Common Troubleshooting

No connection: ensure firewall allows the chosen port (default 5001), and both endpoints can reach each other.
Low throughput: monitor CPU, NIC offload settings, interrupt moderation, driver issues, and check duplex/MTU mismatches.
Asymmetric results: verify that reverse paths are not limited, and check for QoS shaping or per-direction limits.
High packet loss on UDP: reduce offered bandwidth or investigate queue/queueing disciplines and bufferbloat.
Time synchronization: while not required, synchronized clocks (via NTP) make correlating logs easier.

Example Workflow (Quick Checklist)

Verify network path: ping, traceroute, check MTU.
Start server: iperf -s (on port 5001 or chosen port).
From client, run baseline TCP test: iperf -c -t 30 -i 1.
If link underutilized, increase -w or -P.
For UDP, pick -b approximately expected capacity and run: iperf -c -u -b 100M -t 30.
Repeat tests at different times and take median results.
Record CPU/utilization and any network device counters.

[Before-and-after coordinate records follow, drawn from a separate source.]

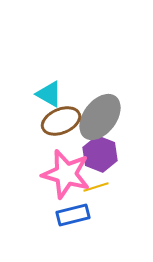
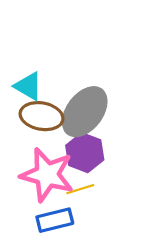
brown ellipse: (61, 121) -> (42, 116), turned 33

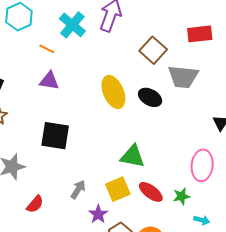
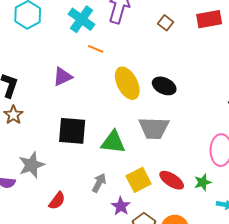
orange line: (47, 49) -> (96, 49), moved
brown square: (153, 50) -> (166, 23), moved, size x0.6
gray trapezoid: (183, 77) -> (154, 128), moved
purple triangle: (49, 81) -> (63, 77), turned -30
green triangle: (133, 156) -> (113, 142), moved

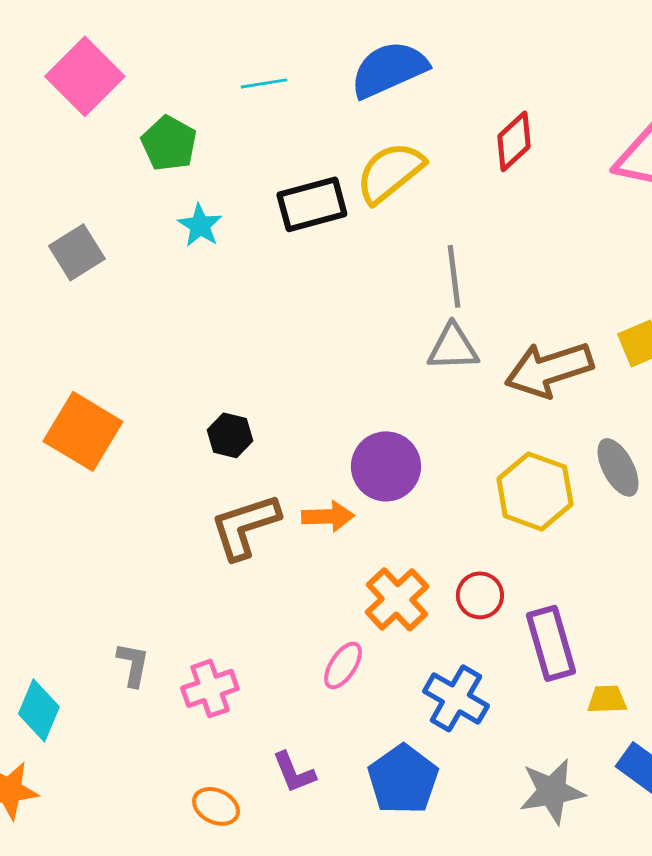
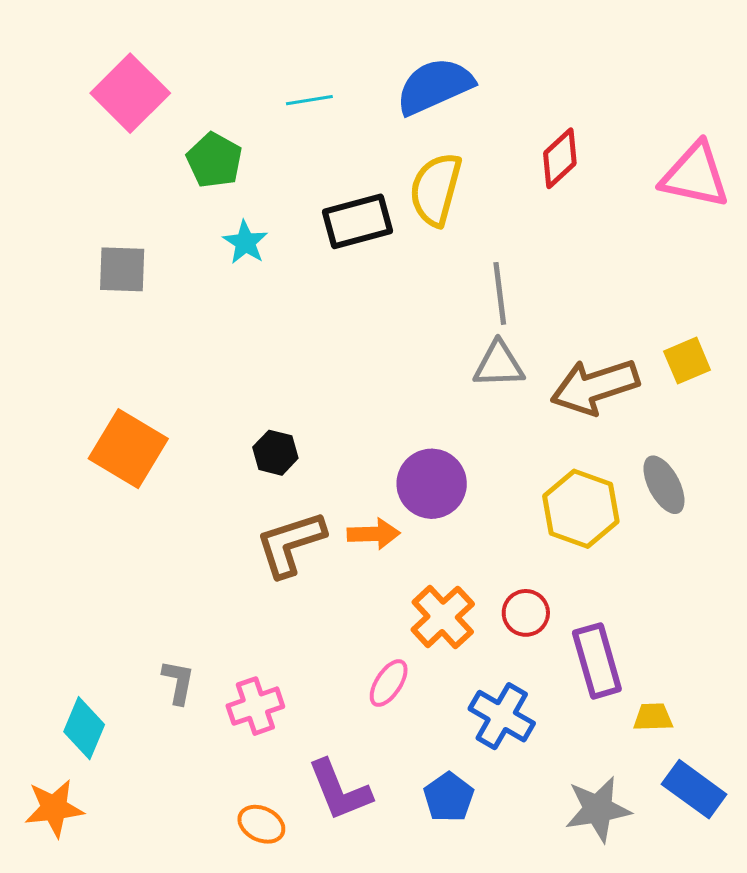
yellow semicircle: (390, 172) -> (436, 189), turned -36
gray square: (77, 252) -> (122, 269), turned 34
purple L-shape: (294, 772) -> (340, 790), size x1.5
blue pentagon: (403, 779) -> (449, 797), size x0.7

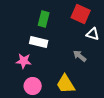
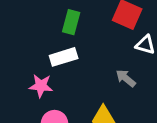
white rectangle: (39, 42) -> (64, 57), turned -30

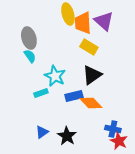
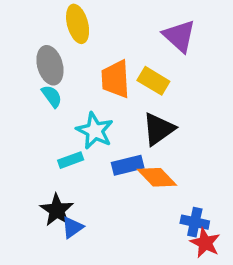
yellow ellipse: (68, 14) -> (78, 24), moved
orange trapezoid: (83, 23) -> (116, 79), moved
black star: (67, 136) -> (57, 210), moved

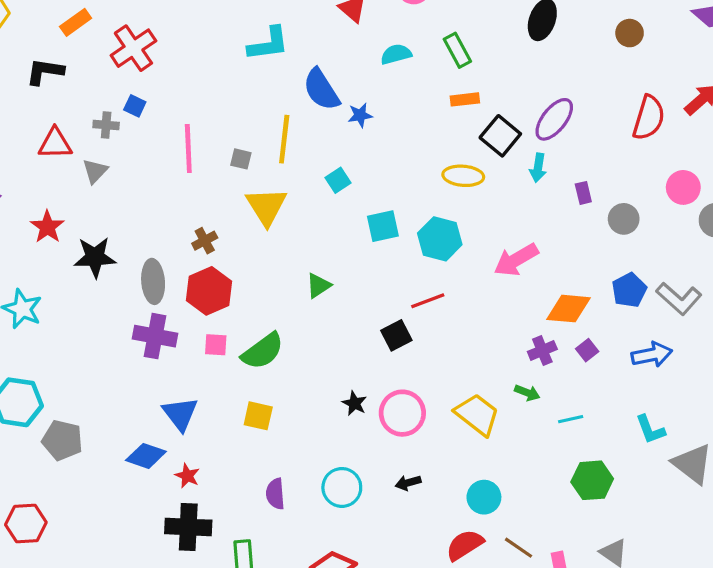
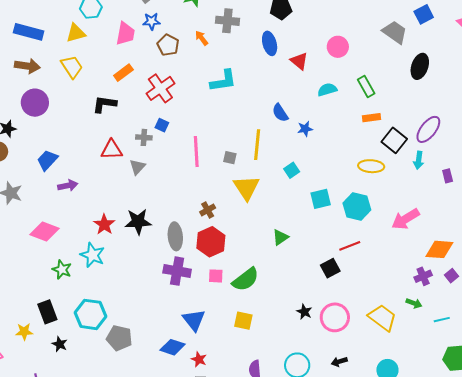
cyan L-shape: (268, 44) -> (223, 81), moved
blue semicircle: (321, 90) -> (280, 113), size x0.7
red star: (47, 227) -> (104, 224), moved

Alternatives and Complementary Tools

While IPerf2 is great for active throughput tests, consider these for complementary insight:

iperf3 — newer protocol, JSON output, simpler behavior.
nuttcp — similar tool with a slightly different feature set.
ping/traceroute — basic RTT and path info.
packet captures (tcpdump/wireshark) — detailed protocol-level diagnostics.
SNMP/sFlow/NetFlow — flow and utilization monitoring over time.

Security Considerations

Only run iperf server on trusted networks or behind access controls; an open iperf server can be used to generate traffic against your network.
Use firewall rules to restrict access to the iperf port(s).
Avoid running long, unsupervised tests on production systems without scheduling and notice.

Conclusion

IPerf2 remains a practical, flexible tool for accurate bandwidth measurements when used with care: match versions, design tests thoughtfully, tune buffers for high-BDP links, and repeat tests to produce reliable data. Proper interpretation of throughput, loss, and jitter — plus awareness of endpoint limitations — is essential to turning test numbers into actionable network knowledge.